Problem requirements -> Print the lines that start the entries and continue through the one holding "Hazim Sebbata: La meilleure technologie", please, exactly and with the pictures omitted.

Exercise data ->
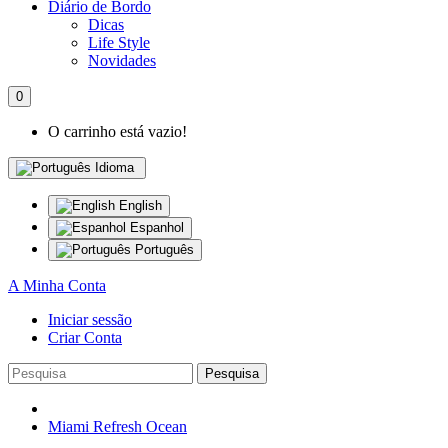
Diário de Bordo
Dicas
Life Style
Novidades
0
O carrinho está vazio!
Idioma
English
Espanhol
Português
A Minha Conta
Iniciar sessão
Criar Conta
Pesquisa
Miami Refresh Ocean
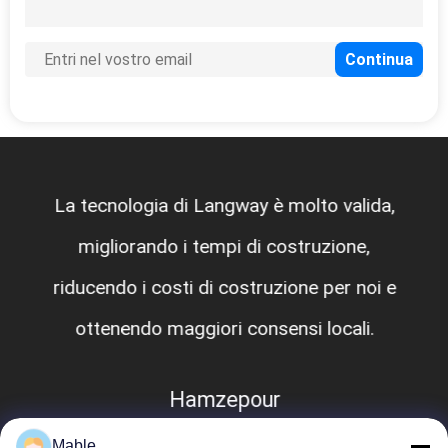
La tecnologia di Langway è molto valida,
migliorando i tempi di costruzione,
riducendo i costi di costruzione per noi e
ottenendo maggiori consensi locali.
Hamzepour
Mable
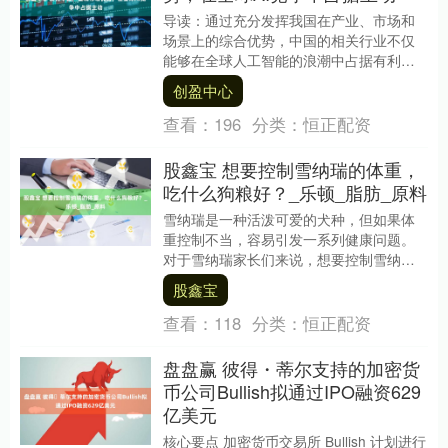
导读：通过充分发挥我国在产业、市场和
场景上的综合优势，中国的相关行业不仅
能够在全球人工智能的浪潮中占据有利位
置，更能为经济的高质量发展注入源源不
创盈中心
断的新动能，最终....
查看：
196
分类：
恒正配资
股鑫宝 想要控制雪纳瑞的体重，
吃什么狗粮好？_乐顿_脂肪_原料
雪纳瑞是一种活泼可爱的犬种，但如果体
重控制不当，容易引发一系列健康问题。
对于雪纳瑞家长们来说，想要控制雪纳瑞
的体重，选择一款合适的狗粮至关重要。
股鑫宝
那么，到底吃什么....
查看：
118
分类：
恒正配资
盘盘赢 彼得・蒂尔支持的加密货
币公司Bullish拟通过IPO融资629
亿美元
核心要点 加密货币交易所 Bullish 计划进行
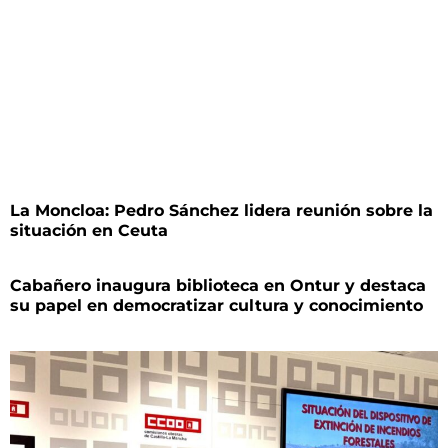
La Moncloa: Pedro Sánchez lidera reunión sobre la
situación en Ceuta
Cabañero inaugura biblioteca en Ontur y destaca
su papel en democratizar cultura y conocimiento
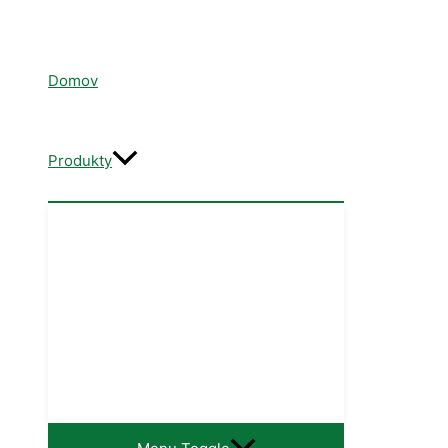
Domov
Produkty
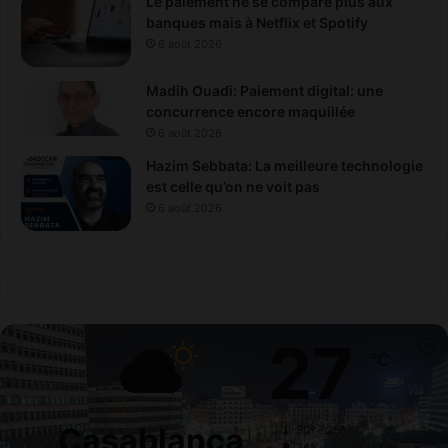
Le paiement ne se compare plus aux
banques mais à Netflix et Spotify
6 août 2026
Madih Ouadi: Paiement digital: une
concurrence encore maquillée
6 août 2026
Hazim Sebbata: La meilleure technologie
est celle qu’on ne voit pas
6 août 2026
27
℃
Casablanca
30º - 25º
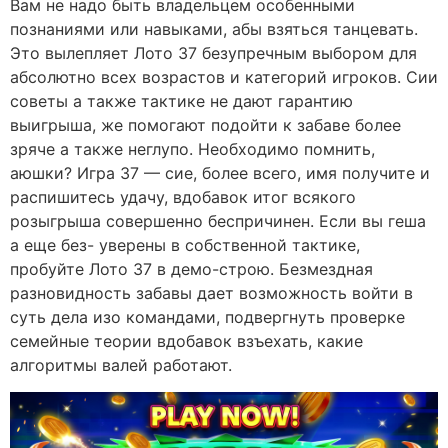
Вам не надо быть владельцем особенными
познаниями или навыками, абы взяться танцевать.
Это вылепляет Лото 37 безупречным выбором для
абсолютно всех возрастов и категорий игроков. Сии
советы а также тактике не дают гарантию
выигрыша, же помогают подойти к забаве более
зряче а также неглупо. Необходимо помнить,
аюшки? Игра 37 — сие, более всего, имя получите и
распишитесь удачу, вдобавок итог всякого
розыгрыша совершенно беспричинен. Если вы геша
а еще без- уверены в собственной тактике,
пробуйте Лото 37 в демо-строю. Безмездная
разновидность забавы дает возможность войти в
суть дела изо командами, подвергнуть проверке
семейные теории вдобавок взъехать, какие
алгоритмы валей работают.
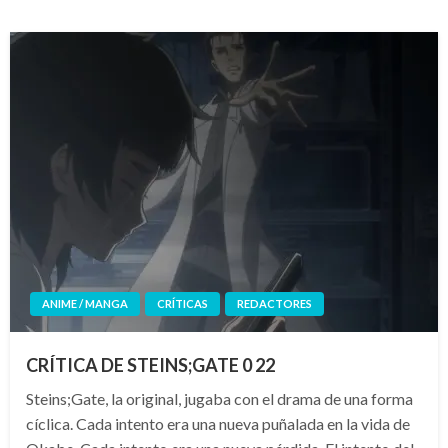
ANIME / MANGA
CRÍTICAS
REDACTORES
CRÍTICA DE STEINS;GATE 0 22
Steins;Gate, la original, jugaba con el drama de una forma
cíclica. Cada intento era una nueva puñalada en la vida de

Completed exercise ->
Diário de Bordo
Dicas
Life Style
Novidades
0
O carrinho está vazio!
Idioma
English
Espanhol
Português
A Minha Conta
Iniciar sessão
Criar Conta
Pesquisa
Miami Refresh Ocean
La tecnologia di Langway è molto valida,
migliorando i tempi di costruzione,
riducendo i costi di costruzione per noi e
ottenendo maggiori consensi locali.
Hamzepour
Mable
导读：通过充分发挥我国在产业、市场和
场景上的综合优势，中国的相关行业不仅
能够在全球人工智能的浪潮中占据有利位
置，更能为经济的高质量发展注入源源不
创盈中心
断的新动能，最终....
查看：
196
分类：
恒正配资
股鑫宝 想要控制雪纳瑞的体重，
吃什么狗粮好？_乐顿_脂肪_原料
雪纳瑞是一种活泼可爱的犬种，但如果体
重控制不当，容易引发一系列健康问题。
对于雪纳瑞家长们来说，想要控制雪纳瑞
的体重，选择一款合适的狗粮至关重要。
股鑫宝
那么，到底吃什么....
查看：
118
分类：
恒正配资
盘盘赢 彼得・蒂尔支持的加密货
币公司Bullish拟通过IPO融资629
亿美元
核心要点 加密货币交易所 Bullish 计划进行
La Moncloa: Pedro Sánchez lidera reunión sobre la
situación en Ceuta
Cabañero inaugura biblioteca en Ontur y destaca
su papel en democratizar cultura y conocimiento
Domov
Produkty
Le paiement ne se compare plus aux
banques mais à Netflix et Spotify
6 août 2026
Madih Ouadi: Paiement digital: une
concurrence encore maquillée
6 août 2026
Hazim Sebbata: La meilleure technologie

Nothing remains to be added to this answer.